**What needs to be done:** State how many lines of the entries hold the string "logo", and output nothing but that count.

**Record set:**

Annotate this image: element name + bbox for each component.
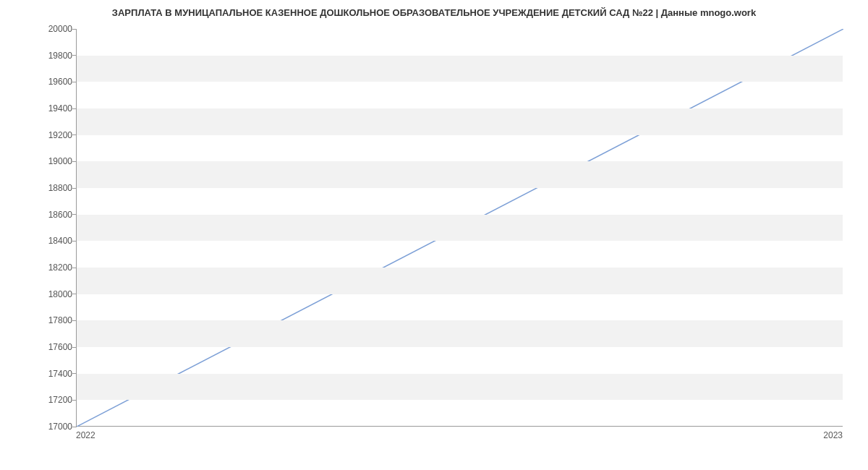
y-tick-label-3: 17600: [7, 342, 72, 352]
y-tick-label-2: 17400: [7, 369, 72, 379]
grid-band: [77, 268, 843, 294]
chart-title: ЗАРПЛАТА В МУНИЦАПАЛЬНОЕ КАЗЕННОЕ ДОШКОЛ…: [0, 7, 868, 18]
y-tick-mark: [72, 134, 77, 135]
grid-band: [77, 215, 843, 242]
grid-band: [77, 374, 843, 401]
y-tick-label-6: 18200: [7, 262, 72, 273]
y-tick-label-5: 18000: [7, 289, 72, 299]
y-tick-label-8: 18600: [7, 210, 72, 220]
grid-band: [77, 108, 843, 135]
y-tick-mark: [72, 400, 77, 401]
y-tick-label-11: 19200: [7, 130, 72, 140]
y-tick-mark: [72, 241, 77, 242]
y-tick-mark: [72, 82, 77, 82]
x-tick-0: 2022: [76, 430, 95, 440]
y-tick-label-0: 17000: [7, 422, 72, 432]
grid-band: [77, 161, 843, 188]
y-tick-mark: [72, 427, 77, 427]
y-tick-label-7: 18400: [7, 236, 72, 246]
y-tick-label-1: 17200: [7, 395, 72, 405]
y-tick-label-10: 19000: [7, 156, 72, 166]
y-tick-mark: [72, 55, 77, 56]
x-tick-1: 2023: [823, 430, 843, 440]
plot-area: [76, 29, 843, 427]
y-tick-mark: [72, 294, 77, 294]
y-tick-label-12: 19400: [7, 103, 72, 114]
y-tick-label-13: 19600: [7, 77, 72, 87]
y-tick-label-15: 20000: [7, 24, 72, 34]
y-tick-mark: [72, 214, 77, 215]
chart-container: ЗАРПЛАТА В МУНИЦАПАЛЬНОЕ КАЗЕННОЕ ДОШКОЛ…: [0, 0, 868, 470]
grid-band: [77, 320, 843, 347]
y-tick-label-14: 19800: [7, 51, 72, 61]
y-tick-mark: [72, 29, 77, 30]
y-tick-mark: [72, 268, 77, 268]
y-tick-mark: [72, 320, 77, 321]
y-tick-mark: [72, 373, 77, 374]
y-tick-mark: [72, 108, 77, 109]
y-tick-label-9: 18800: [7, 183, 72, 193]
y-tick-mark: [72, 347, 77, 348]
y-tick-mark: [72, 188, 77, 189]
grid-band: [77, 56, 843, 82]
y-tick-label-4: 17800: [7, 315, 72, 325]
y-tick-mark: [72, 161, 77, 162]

--

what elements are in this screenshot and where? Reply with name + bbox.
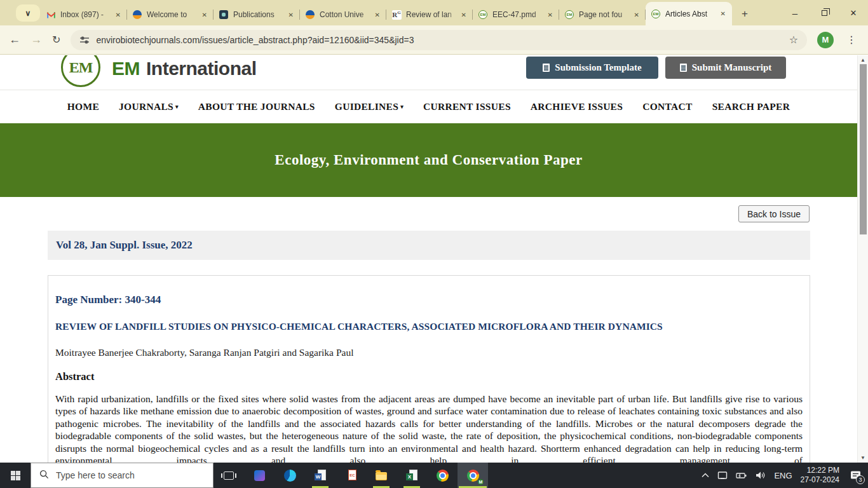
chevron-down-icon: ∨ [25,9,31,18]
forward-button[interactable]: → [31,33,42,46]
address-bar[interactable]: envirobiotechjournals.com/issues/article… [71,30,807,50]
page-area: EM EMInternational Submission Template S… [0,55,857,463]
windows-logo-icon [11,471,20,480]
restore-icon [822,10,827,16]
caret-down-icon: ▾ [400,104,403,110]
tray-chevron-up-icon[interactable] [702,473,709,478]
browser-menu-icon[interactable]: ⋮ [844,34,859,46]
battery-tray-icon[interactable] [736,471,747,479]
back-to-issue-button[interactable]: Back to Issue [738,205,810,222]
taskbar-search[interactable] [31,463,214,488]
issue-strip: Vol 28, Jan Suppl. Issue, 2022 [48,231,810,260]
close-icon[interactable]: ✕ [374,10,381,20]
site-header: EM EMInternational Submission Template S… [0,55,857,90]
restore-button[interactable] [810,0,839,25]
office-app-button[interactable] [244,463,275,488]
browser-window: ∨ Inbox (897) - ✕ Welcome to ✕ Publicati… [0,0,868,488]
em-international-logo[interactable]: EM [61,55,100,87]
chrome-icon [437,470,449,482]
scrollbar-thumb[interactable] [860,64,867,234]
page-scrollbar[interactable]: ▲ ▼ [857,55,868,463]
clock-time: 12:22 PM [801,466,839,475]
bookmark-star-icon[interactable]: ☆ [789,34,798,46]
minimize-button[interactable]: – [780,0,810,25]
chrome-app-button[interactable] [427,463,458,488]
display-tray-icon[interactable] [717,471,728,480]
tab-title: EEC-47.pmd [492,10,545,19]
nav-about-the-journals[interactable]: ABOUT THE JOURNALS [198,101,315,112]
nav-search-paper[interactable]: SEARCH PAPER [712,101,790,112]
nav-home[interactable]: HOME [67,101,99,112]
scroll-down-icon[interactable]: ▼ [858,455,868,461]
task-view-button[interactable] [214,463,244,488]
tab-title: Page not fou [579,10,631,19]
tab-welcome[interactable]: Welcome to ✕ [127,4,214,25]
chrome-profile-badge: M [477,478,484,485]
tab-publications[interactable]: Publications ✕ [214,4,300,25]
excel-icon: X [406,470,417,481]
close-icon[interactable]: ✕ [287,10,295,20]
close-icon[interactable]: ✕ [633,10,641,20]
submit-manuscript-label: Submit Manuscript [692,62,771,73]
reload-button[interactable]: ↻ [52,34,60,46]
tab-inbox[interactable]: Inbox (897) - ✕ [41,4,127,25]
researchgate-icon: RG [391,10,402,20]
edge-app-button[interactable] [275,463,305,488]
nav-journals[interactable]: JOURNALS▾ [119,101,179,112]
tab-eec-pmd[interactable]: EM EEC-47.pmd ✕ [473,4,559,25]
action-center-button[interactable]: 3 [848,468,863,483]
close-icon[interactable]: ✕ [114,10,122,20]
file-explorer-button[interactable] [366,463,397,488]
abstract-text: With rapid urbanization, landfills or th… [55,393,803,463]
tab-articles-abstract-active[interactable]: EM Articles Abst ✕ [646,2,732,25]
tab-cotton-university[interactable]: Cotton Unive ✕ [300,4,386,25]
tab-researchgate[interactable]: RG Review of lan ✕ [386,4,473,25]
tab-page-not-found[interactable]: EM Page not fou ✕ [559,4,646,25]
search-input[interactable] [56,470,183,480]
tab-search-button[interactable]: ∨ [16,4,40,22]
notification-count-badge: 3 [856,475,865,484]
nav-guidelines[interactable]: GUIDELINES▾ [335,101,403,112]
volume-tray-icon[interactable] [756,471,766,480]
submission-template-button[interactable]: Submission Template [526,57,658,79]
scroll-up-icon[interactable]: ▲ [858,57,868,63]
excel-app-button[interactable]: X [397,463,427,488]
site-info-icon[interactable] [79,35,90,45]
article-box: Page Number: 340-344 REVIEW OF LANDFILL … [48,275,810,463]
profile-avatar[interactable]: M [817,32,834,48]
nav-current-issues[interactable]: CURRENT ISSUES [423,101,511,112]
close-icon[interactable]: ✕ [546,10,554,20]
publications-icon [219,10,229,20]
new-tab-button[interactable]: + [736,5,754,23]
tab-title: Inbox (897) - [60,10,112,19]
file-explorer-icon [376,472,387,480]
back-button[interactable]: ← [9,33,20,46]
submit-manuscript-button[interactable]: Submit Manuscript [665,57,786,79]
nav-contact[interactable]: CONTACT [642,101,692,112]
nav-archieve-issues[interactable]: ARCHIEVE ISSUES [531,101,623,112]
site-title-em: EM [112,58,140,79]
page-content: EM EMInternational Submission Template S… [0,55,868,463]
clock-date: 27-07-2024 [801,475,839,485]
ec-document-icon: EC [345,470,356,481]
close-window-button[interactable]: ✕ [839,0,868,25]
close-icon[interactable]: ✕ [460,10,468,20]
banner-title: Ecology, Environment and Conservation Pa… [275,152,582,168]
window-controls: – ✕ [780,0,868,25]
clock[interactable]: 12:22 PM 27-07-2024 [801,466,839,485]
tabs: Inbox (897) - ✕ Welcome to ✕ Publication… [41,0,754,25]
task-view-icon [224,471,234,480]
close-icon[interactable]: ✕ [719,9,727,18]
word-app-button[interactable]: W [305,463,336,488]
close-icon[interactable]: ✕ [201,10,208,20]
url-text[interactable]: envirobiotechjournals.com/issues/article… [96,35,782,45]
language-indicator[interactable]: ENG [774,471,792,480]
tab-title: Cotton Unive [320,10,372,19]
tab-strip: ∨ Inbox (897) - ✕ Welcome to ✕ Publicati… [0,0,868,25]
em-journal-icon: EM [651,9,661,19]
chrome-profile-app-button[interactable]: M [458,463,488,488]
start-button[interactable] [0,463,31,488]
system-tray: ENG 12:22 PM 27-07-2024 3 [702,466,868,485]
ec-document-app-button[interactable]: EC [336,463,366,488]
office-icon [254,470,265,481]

**Answer to this task:** 2